Tumor tissue samples were sequenced prospectively at Foundation Medicine, Inc. (FMI) using an investigational next-generation sequencing (NGS) assay based on FoundationOne®CDx to inform trial eligibility. Matched ctDNA samples were retrospectively sequenced at FMI, using an investigational assay based on FoundationOne®Liquid CDx.
81% (503/619) of ctDNA samples yielded an NGS result, of which 491 had a tumor tissue result. BRCA and ATM status in tissue compared with ctDNA showed 81% positive percentage agreement and 92% negative percentage agreement, using tissue as reference. At variant-subtype level, using tissue as reference, concordance was high for nonsense (93%), splice (87%), and frameshift (86%) alterations but lower for large rearrangements (63%) and homozygous deletions (27%), with low ctDNA fraction being a limiting factor.
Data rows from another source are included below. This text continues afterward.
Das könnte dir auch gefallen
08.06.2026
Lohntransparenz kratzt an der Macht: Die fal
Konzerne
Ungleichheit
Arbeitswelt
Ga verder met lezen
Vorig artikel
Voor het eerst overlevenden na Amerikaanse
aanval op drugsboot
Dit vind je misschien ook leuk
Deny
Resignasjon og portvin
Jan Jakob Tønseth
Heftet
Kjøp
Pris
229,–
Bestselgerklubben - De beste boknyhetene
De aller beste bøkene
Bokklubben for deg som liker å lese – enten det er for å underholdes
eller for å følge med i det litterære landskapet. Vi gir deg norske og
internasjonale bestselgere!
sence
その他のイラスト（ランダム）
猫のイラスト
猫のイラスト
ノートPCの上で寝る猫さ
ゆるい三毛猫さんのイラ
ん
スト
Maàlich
We demonstrate that ctDNA can greatly complement tissue testing in identifying patients with mCRPC and BRCA or ATM alterations who are potentially suitable for receiving targeted PARP inhibitor treatments, particularly patients with no or insufficient tissue for genomic analyses.
并非所有转移性去势抵抗性前列腺癌(mCRPC)患者都有足够的肿瘤组织可用于多基因分子检测。此外,由于检测过程中的困难,样本可能会失败。优化筛选技术可能会降低失败率;然而,仍然需要额外的检测方法来检测同源重组修复基因改变的癌症。我们评估了从 III 期 PROfound 研究中筛选的 mCRPC 患者的血浆衍生循环肿瘤 DNA(ctDNA)在鉴定有害 BRCA1、BRCA2(BRCA)和 ATM 改变中的效用。
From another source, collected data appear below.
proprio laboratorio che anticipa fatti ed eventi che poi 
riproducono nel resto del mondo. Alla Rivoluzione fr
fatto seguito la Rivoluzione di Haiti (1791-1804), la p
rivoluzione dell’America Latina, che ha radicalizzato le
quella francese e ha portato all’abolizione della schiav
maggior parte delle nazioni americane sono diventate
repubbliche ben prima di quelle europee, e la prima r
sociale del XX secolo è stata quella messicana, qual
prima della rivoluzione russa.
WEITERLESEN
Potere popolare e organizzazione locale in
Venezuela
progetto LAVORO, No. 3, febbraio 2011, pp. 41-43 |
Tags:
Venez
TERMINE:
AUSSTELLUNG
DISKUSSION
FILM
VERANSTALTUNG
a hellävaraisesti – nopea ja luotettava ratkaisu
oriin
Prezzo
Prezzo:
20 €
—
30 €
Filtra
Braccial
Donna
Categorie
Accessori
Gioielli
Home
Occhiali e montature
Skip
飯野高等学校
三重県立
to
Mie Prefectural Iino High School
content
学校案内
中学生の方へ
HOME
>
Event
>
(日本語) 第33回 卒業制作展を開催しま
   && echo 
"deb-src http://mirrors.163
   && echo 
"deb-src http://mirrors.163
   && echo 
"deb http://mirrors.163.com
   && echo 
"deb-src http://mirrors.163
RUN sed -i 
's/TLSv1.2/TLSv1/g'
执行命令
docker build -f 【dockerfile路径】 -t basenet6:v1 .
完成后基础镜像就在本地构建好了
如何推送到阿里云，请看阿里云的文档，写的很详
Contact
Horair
肿瘤组织样本在 Foundation Medicine, Inc.(FMI)前瞻性地使用基于 FoundationOne®CDx 的研究性下一代测序(NGS)检测进行测序,以确定试验的合格性。在 FMI 中使用基于 FoundationOne®Liquid CDx 的研究性检测对匹配的 ctDNA 样本进行回顾性测序。
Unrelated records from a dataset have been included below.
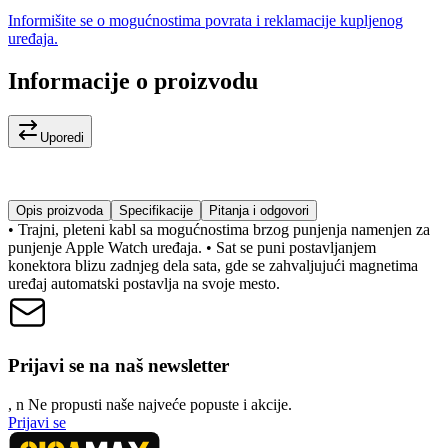
Informišite se o mogućnostima povrata i reklamacije kupljenog
uređaja.
Informacije o proizvodu
Uporedi
Opis proizvoda
Specifikacije
Pitanja i odgovori
• Trajni, pleteni kabl sa mogućnostima brzog punjenja namenjen za
punjenje Apple Watch uređaja. • Sat se puni postavljanjem
konektora blizu zadnjeg dela sata, gde se zahvaljujući magnetima
uređaj automatski postavlja na svoje mesto.
Prijavi se na naš newsletter
, n
N
e propusti naše najveće popuste i akcije.
Prijavi se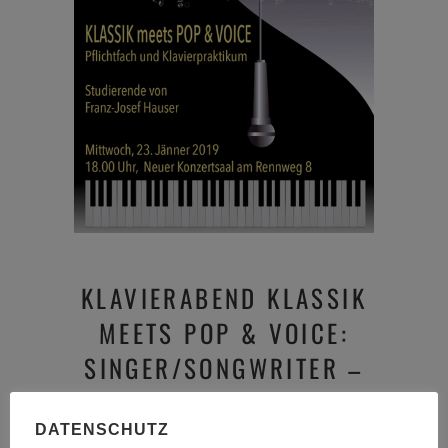
KLAVIERABEND KLASSIK
MEETS POP & VOICE:
SINGER/SONGWRITER –
PFLICHTFACH UND
KLAVIERPRAKTIKUM
DATENSCHUTZ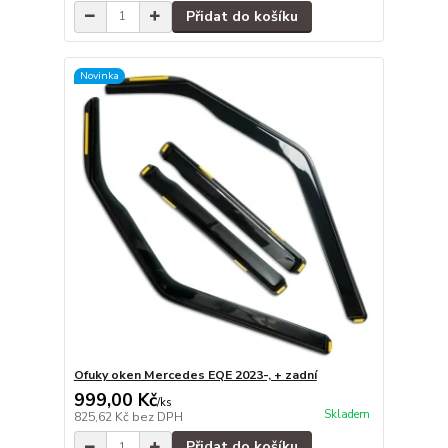
Přidat do košíku
Novinka
Ofuky oken Mercedes EQE 2023-, + zadní
999,00 Kč
/
ks
Skladem
825,62 Kč
bez DPH
Přidat do košíku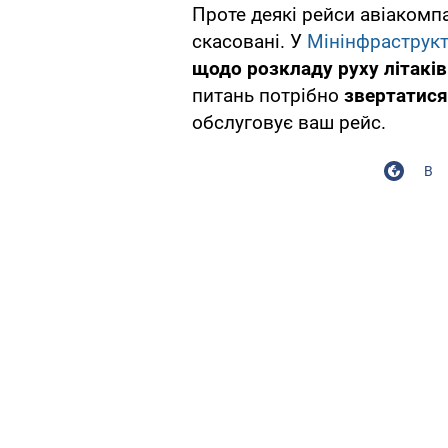
Проте деякі рейси авіакомп
скасовані. У
Мінінфраструк
щодо розкладу руху літаків
питань потрібно
звертатися
обслуговує ваш рейс.
В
81%(619 例中的 503 例)的 ctDNA 样本产生了 NGS 结果,其中 491 例有肿瘤组织结果。组织与 ctDNA 比较的 BRCA 和 ATM 状态显示 81%的阳性百分比一致性和 92%的阴性百分比一致性,以组织为参考。在变体亚型水平上,以组织为参考,无意义(93%)、剪接(87%)和移码(86%)改变的一致性较高,但大重排(63%)和纯合缺失(27%)的一致性较低,低 ctDNA 分数是一个限制因素。
我们证明了 ctDNA 可以极大地补充组织检测,以识别可能适合接受靶向 PARP 抑制剂治疗的 mCRPC 患者和 BRCA 或 ATM 改变患者,特别是那些没有或组织不足以进行基因组分析的患者。